Rev. Sirico stressed the troubling socialist ideology taking shape with the rise of self-professed democratic socialists in Congress, including Alexandria Ocasio-Cortez and Bernie Sanders. “Fifty-three percent of Americans of a millennial age under 30 are in favor of socialism in one form or another,” Sirico began. “These young people have never seen real socialism and don’t see it even when they look at Venezuela.” Many university students from Venezuela have attended Acton University and have given witness to the human rights atrocities that take place in their home country.
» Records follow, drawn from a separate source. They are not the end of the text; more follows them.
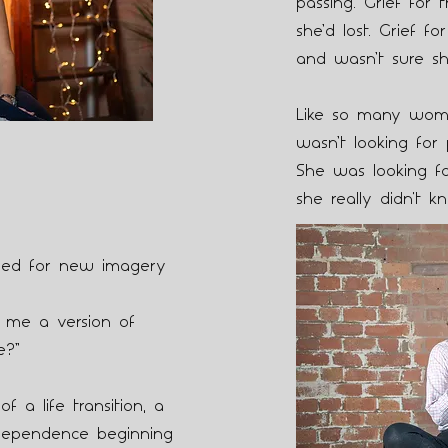
passing. Grief for 
she’d lost. Grief 
and wasn’t sure sh
Like so many wom
wasn’t looking for 
She was looking fo
she really didn't kn
need for new imagery
 me a version of
e?”
f a life transition, a
dependence beginning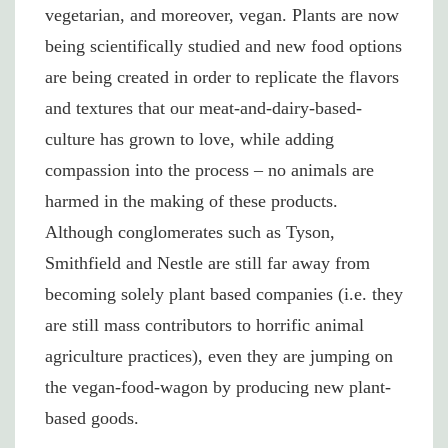
vegetarian, and moreover, vegan. Plants are now
being scientifically studied and new food options
are being created in order to replicate the flavors
and textures that our meat-and-dairy-based-
culture has grown to love, while adding
compassion into the process – no animals are
harmed in the making of these products.
Although conglomerates such as Tyson,
Smithfield and Nestle are still far away from
becoming solely plant based companies (i.e. they
are still mass contributors to horrific animal
agriculture practices), even they are jumping on
the vegan-food-wagon by producing new plant-
based goods.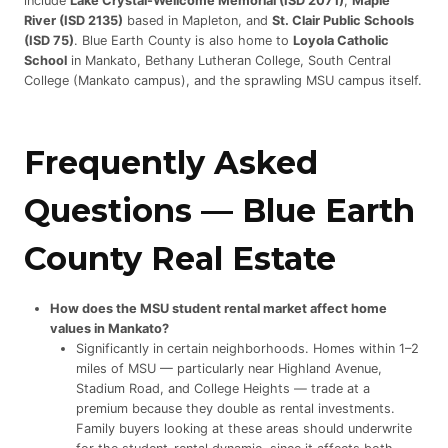
include
Lake Crystal-Wellcome Memorial (ISD 2071)
,
Maple
River (ISD 2135)
based in Mapleton, and
St. Clair Public Schools
(ISD 75)
. Blue Earth County is also home to
Loyola Catholic
School
in Mankato, Bethany Lutheran College, South Central
College (Mankato campus), and the sprawling MSU campus itself.
Frequently Asked
Questions —
Blue Earth
County Real Estate
How does the MSU student rental market affect home
values in Mankato?
Significantly in certain neighborhoods. Homes within 1–2
miles of MSU — particularly near Highland Avenue,
Stadium Road, and College Heights — trade at a
premium because they double as rental investments.
Family buyers looking at these areas should underwrite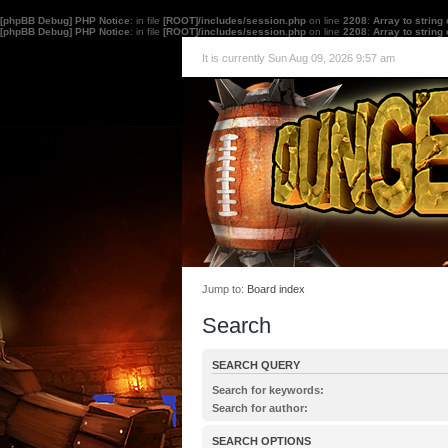
[phpBB Debug] PHP Notice
: in file
[ROOT]/includes/session.php
on line
2208
:
Array to string
[phpBB Debug] PHP Notice
: in file
[ROOT]/includes/session.php
on line
2208
:
Array to string
It is currently Sun Aug 09, 2026 9:57 am
Jump to:
Board index
Search
SEARCH QUERY
Search for keywords:
Place
+
in front of a word which must be found 
Search for author:
must not be found. Put a list of words separated
Use * as a wildcard for partial matches.
one of the words must be found. Use * as a wildc
SEARCH OPTIONS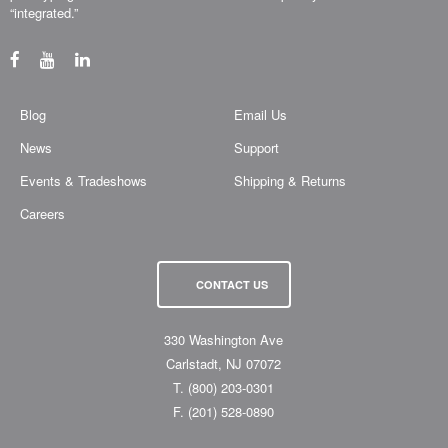
“integrated.”
Blog
Email Us
News
Support
Events & Tradeshows
Shipping & Returns
Careers
CONTACT US
330 Washington Ave
Carlstadt, NJ 07072
T.
(800) 203-0301
F.
(201) 528-0890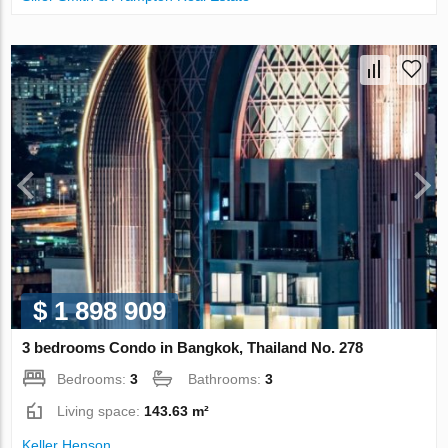
$ 1 898 909
3 bedrooms Condo in Bangkok, Thailand No. 278
Bedrooms:
3
Bathrooms:
3
Living space:
143.63 m²
Keller Henson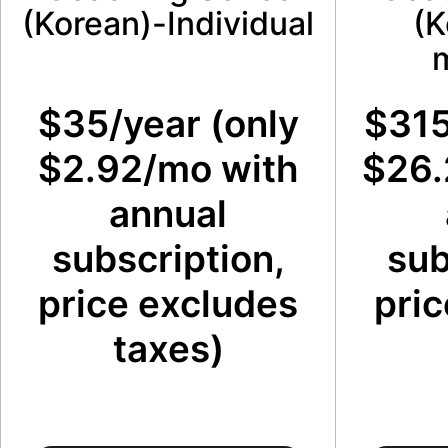
(Korean)-Individual
(K
$35/year (only
$315
$2.92/mo with
$26.
annual
subscription,
sub
price excludes
pric
taxes)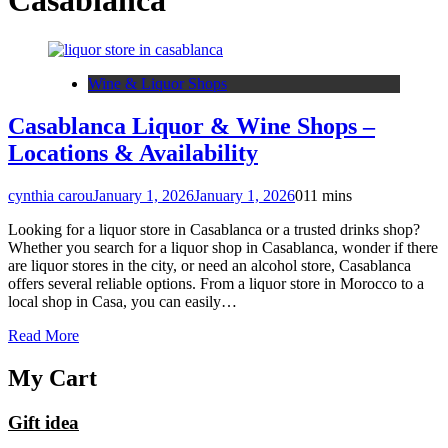
Casablanca
Wine & Liquor Shops
Casablanca Liquor & Wine Shops –
Locations & Availability
cynthia carou
January 1, 2026
January 1, 2026
0
11 mins
Looking for a liquor store in Casablanca or a trusted drinks shop?
Whether you search for a liquor shop in Casablanca, wonder if there
are liquor stores in the city, or need an alcohol store, Casablanca
offers several reliable options. From a liquor store in Morocco to a
local shop in Casa, you can easily…
Read More
My Cart
Gift idea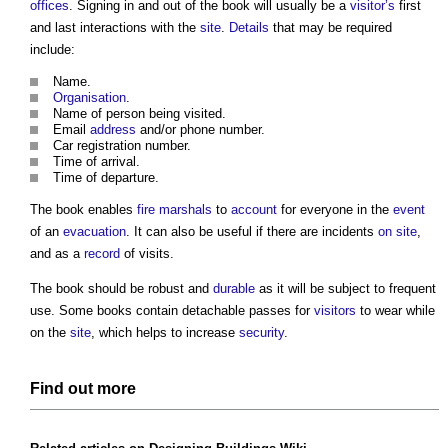
offices
. Signing in and out of the book will usually be a
visitor’s
first
and last interactions with the
site
.
Details
that may be required
include:
Name.
Organisation
.
Name of person being visited.
Email
address
and/or phone number.
Car registration number.
Time of arrival.
Time of departure.
The book enables
fire marshals
to
account
for everyone in the
event
of an
evacuation
. It can also be useful if there are incidents
on site
,
and as a
record
of visits.
The book should be robust and
durable
as it will be subject to frequent
use. Some books contain detachable passes for
visitors
to wear while
on the
site
, which helps to increase
security
.
Find out more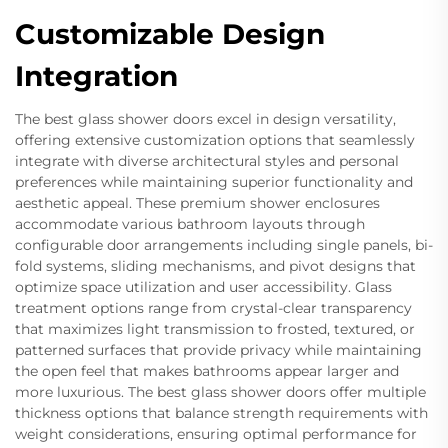
Customizable Design
Integration
The best glass shower doors excel in design versatility,
offering extensive customization options that seamlessly
integrate with diverse architectural styles and personal
preferences while maintaining superior functionality and
aesthetic appeal. These premium shower enclosures
accommodate various bathroom layouts through
configurable door arrangements including single panels, bi-
fold systems, sliding mechanisms, and pivot designs that
optimize space utilization and user accessibility. Glass
treatment options range from crystal-clear transparency
that maximizes light transmission to frosted, textured, or
patterned surfaces that provide privacy while maintaining
the open feel that makes bathrooms appear larger and
more luxurious. The best glass shower doors offer multiple
thickness options that balance strength requirements with
weight considerations, ensuring optimal performance for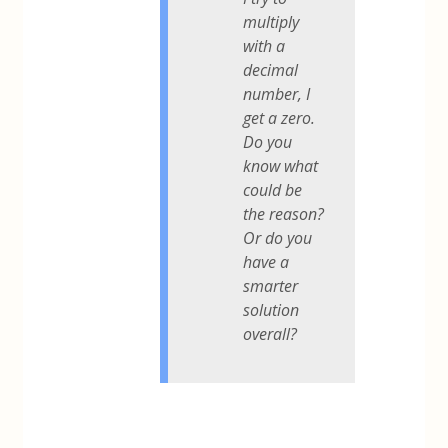
multiply
with a
decimal
number, I
get a zero.
Do you
know what
could be
the reason?
Or do you
have a
smarter
solution
overall?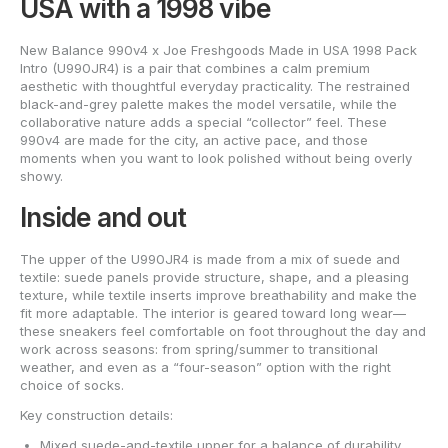
USA with a 1998 vibe
New Balance 990v4 x Joe Freshgoods Made in USA 1998 Pack
Intro (U990JR4) is a pair that combines a calm premium
aesthetic with thoughtful everyday practicality. The restrained
black-and-grey palette makes the model versatile, while the
collaborative nature adds a special “collector” feel. These
990v4 are made for the city, an active pace, and those
moments when you want to look polished without being overly
showy.
Inside and out
The upper of the U990JR4 is made from a mix of suede and
textile: suede panels provide structure, shape, and a pleasing
texture, while textile inserts improve breathability and make the
fit more adaptable. The interior is geared toward long wear—
these sneakers feel comfortable on foot throughout the day and
work across seasons: from spring/summer to transitional
weather, and even as a “four-season” option with the right
choice of socks.
Key construction details:
Mixed suede-and-textile upper for a balance of durability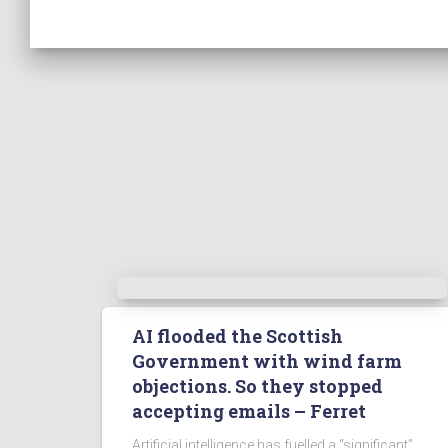
AI flooded the Scottish
Government with wind farm
objections. So they stopped
accepting emails – Ferret
Artificial intelligence has fuelled a “significant”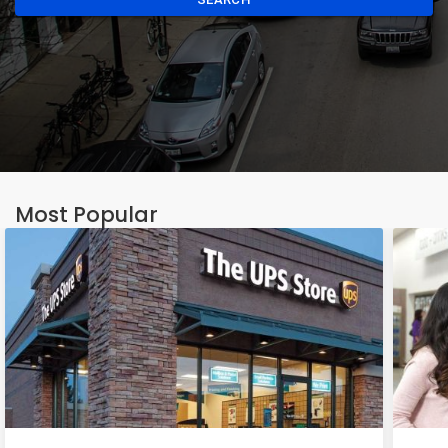
Most Popular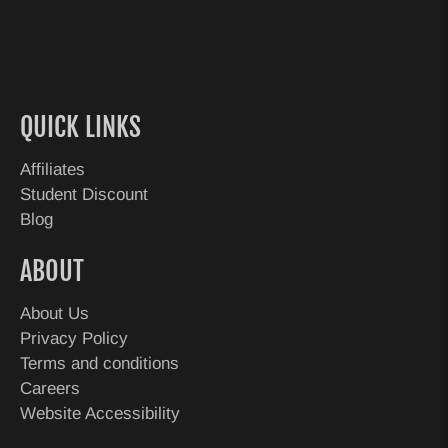
QUICK LINKS
Affiliates
Student Discount
Blog
ABOUT
About Us
Privacy Policy
Terms and conditions
Careers
Website Accessibility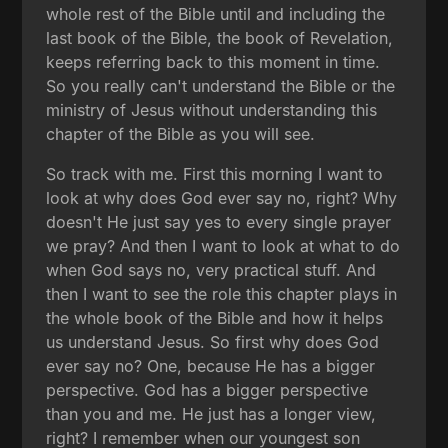
whole rest of the Bible until and including the
last book of the Bible, the book of Revelation,
keeps referring back to this moment in time.
So you really can't understand the Bible or the
ministry of Jesus without understanding this
chapter of the Bible as you will see.
So track with me. First this morning I want to
look at why does God ever say no, right? Why
doesn't He just say yes to every single prayer
we pray? And then I want to look at what to do
when God says no, very practical stuff. And
then I want to see the role this chapter plays in
the whole book of the Bible and how it helps
us understand Jesus. So first why does God
ever say no? One, because He has a bigger
perspective. God has a bigger perspective
than you and me. He just has a longer view,
right? I remember when our youngest son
Sirico encouraged the audience to think of the problems at the root of the current attraction to socialism as being two-fold: practical and moral. “There are very few people who aren’t concerned about human well-being, about the poor, or about the vulnerable,” Sirico pointed out. “The first question is not where we want to go. The question is, how do we get there?”
Practically, argues Sirico, economic issues involve many factors and many people, making broad centralized planning an inefficient tool when it comes to approaching economic problems arising from the ground level. The knowledge of government officials, at the federal or state level, is limited. “This is what happens in a socialist economy; it’s the presumption of knowing at the practical level what the needs are and how to satisfy those means.”
Socialist governments also fail to realize the intrinsic dignity of the human person, stripping individuals of freedom in work and business. Each person has the capacity and mandate to reflect his or her creator in their work and entrepreneurial efforts, a deeply moral calling. “Good impulses shouldn’t be coerced by a bureaucracy that enforces it,” Sirico said.